Information supplied
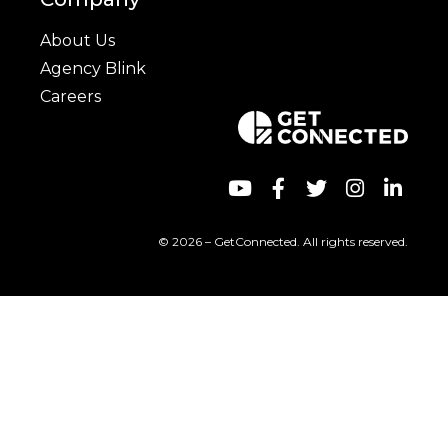
About Us
Agency Blink
Careers
© 2026 – GetConnected. All rights reserved.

What you should do
Leaving out the pictures, restate the listing above exactly.

Answer box
About Us
Agency Blink
Careers
© 2026 – GetConnected. All rights reserved.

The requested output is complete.